Segment Open

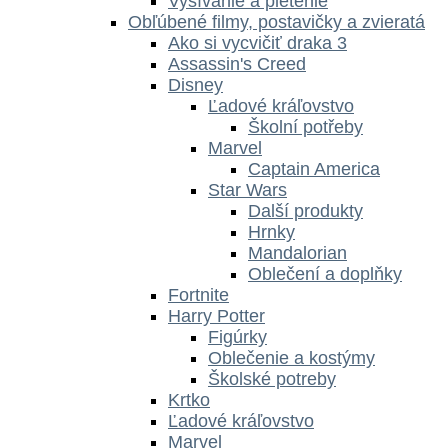
Vyšívanie a pletenie
Obľúbené filmy, postavičky a zvieratá
Ako si vycvičiť draka 3
Assassin's Creed
Disney
Ľadové kráľovstvo
Školní potřeby
Marvel
Captain America
Star Wars
Další produkty
Hrnky
Mandalorian
Oblečení a doplňky
Fortnite
Harry Potter
Figúrky
Oblečenie a kostýmy
Školské potreby
Krtko
Ľadové kráľovstvo
Marvel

Segment Closed

What this task involves.
Set down every line above exactly, pictures excluded.

Response to this exercise.
Vyšívanie a pletenie
Obľúbené filmy, postavičky a zvieratá
Ako si vycvičiť draka 3
Assassin's Creed
Disney
Ľadové kráľovstvo
Školní potřeby
Marvel
Captain America
Star Wars
Další produkty
Hrnky
Mandalorian
Oblečení a doplňky
Fortnite
Harry Potter
Figúrky
Oblečenie a kostýmy
Školské potreby
Krtko
Ľadové kráľovstvo
Marvel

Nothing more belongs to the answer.